What we do: If a man has made you feel very uncomfortable, first, we can guarantee you that you should not be the one feeling ashamed or guilty (isn’t it crazy that we so often do?). Second, let us know what happened and we will publish the story anonymously via twitter. While the name of the man (or yours) will never* be published…we want this to serve as a reminder that this kind of behavior just is NOT OK (#notokman).
*we believe not publishing the names will provide this movement with more longevity and with more women comfortable sharing their stories. The purpose is a somewhat light-hearted real-life social case study with a scary ‘warning’ to these men, rather than outright exposure. We also plan on tweeting at organizations to make them aware that ‘one of their employees’ exhibited such behavior.
Have anything to report? Want someone to talk to? Want to get involved/help us? EMAIL US: firstname.lastname@example.org
We’ll publish the stories in batches, likely weekly.

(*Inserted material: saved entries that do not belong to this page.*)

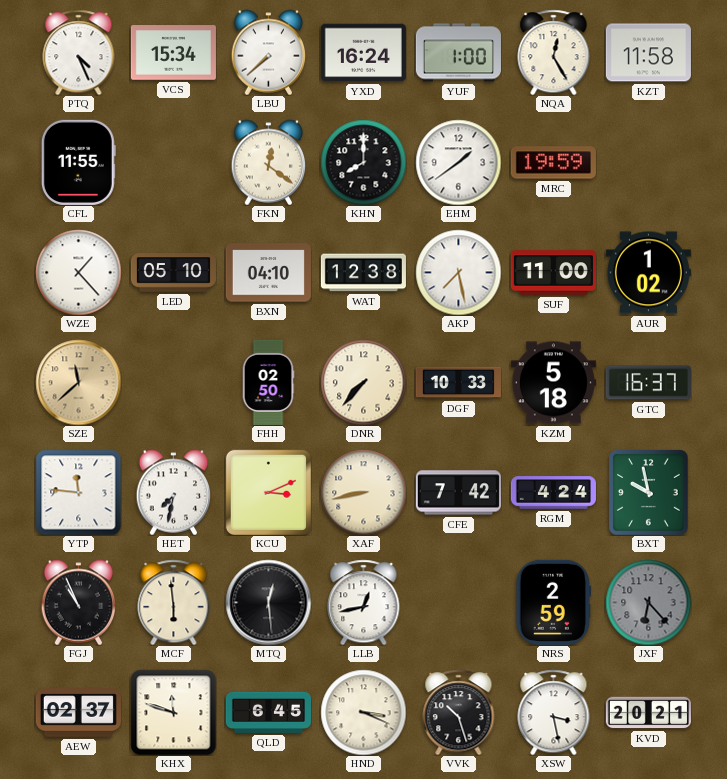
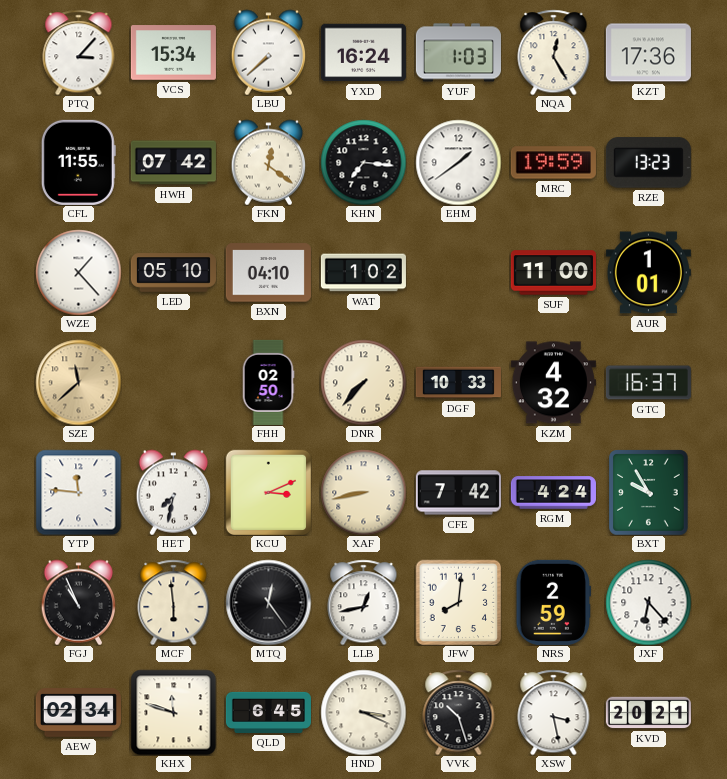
PTQ: 4:26 -> 3:07
YUF: 1:00 -> 1:03
KZT: 11:58 -> 17:36
HWH: none -> 07:42
KHN: 8:00 -> 7:16
RZE: none -> 13:23
WAT: 12:38 -> 1:02
AKP: 7:28 -> none
AUR: 1:02 -> 1:01
KZM: 5:18 -> 4:32
BXT: 9:58 -> 9:55
MTQ: 12:29 -> 12:24
JFW: none -> 8:01
JXF dial: grey -> white
AEW: 02:37 -> 02:34
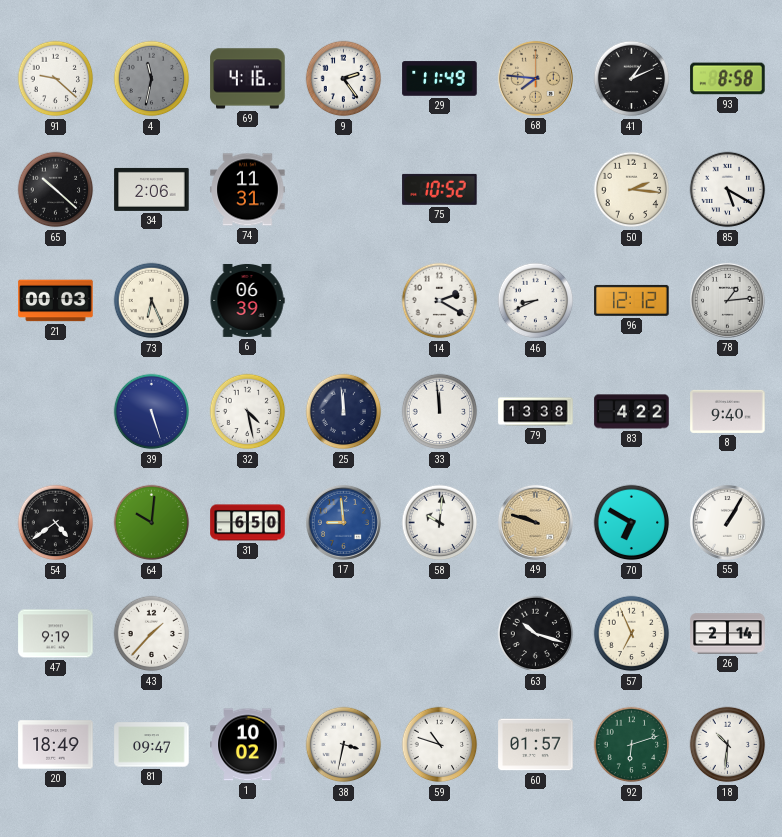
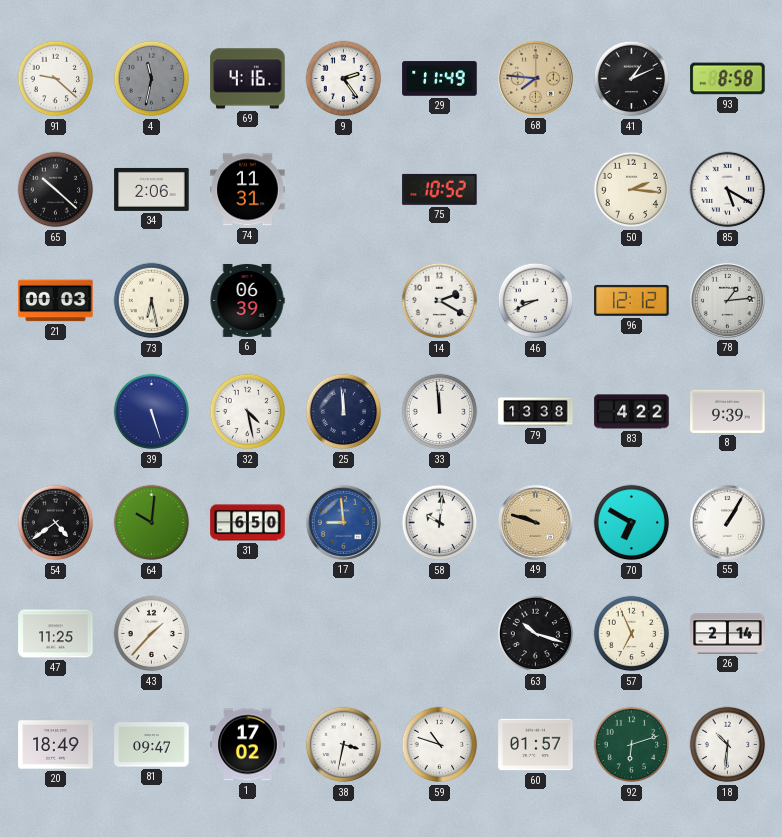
73: 6:26 -> 6:28
8: 9:40 -> 9:39
47: 9:19 -> 11:25
1: 10:02 -> 17:02
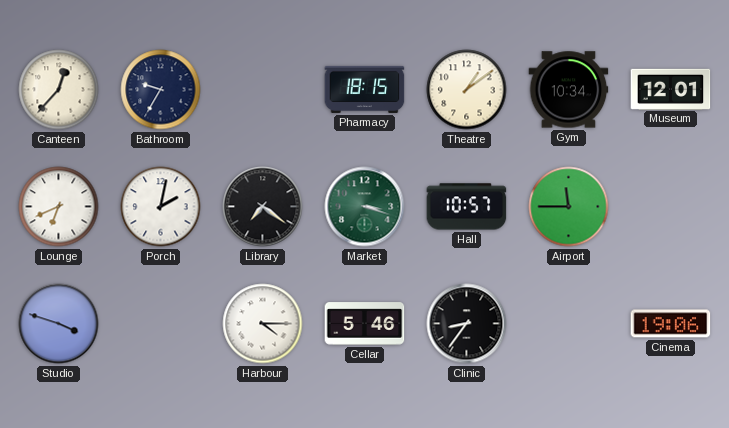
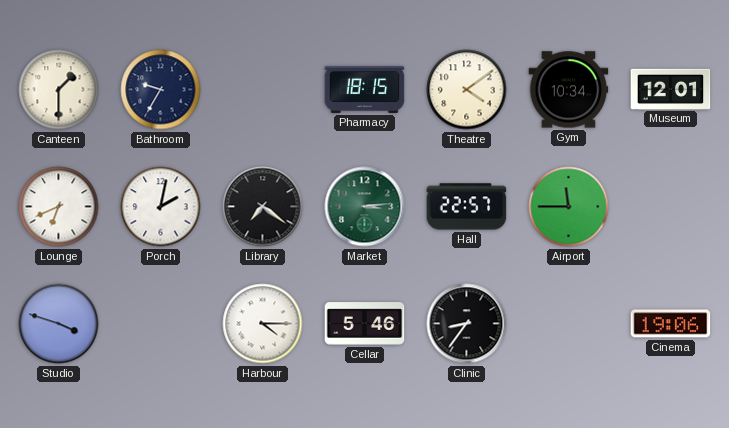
Canteen: 12:37 -> 1:30
Theatre: 1:09 -> 4:09
Market: 3:18 -> 3:14
Hall: 10:57 -> 22:57
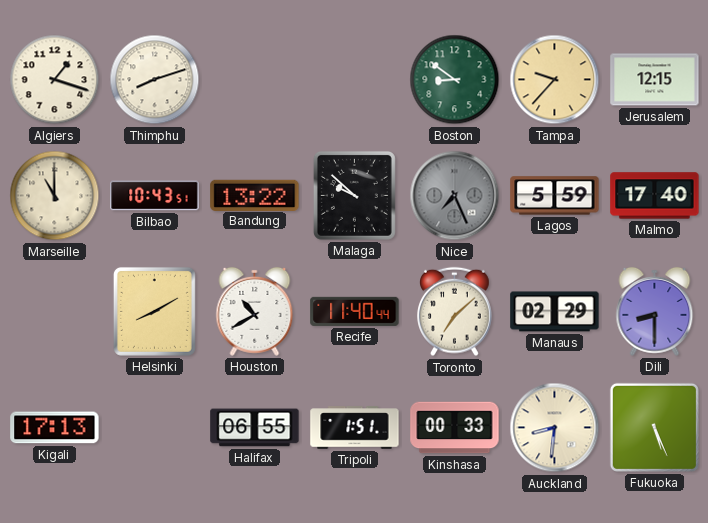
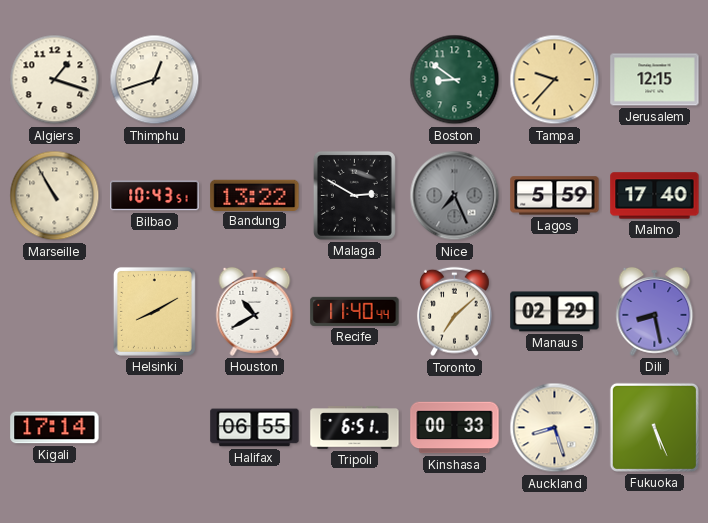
Thimphu: 8:12 -> 12:42
Marseille: 11:00 -> 10:55
Malaga: 9:52 -> 2:50
Dili: 8:30 -> 8:28
Kigali: 17:13 -> 17:14
Tripoli: 1:51 -> 6:51
Auckland: 8:31 -> 8:27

(We are well aware of these situations not only occurring between men -> women, but have chosen this as our focus for now given that this is the by far most prevalent scenario.)
My personal story
I have spent all of my career life in male-dominated industries and with certainty can say that I have a very thick skin when it comes to gender differences and do strongly believe that the vast majority is in good spirit. However, there are times when even I just cannot help but feel a bit ‘violated’ over what some men think is “OK” behavior. What is a woman to do in such a situation?
Why am I starting this now: It was prompted by (in my opinion) a very inappropriate email (see above) I received after a 20 minute work-related conversation with an investor. (On a side note: the convo also included briefly talking about his 7 year old daughter that he dearly loves). To add to this, he is also a mentor to eight different startup accelerators(really?!)… How do I know this? Because he made sure to include an “about me” link in the signature of his inappropriate email. I wonder if it was auto-populated or if he thought it would help to make him more appealing to me…
So there I was finding myself with this very unexpected email, then continuing to run into this man, and me even telling him in person that I thought it was inappropriate, with no apology on his end, but him just continuing to stare at me.
I found out later that he sent the exact same email to at least one other woman. This was an absolute eye-opener because only once I knew this could I shake off those feelings of being somewhat guilty for his behavior. The other woman had a similar experience, thinking that it was her fault because she tweeted something nice to him… Which seems crazy from an outside, emotionally unattached perspective. To add to this, I can attest that we are both full-grown and very strong-minded women. I think you will agree, that something is really really wrong with how women (including myself) out of default seem to currently be emotionally reacting to these things.
I believe to change this, we need to provide a discrete outlet for women and as a society need to publicly agree that this behavior just is NOT OK. If this is something someone would never want ANY man to say to his/her daughter even once she is a grown woman, it is behavior that should never happen.
Some may argue, this is an overreaction. Some may argue, this is an underreaction… And while one can always argue there are “worse” things that can happen, I stand my ground that to change the status quo we need to draw a line somewhere, and we can’t shy away by the fact that these lines will always be blurry.
If this post, with your help, inspires even just one woman to stop being the one feeling guilty about a man acting towards her in such a way, it will have been a step in the right direction.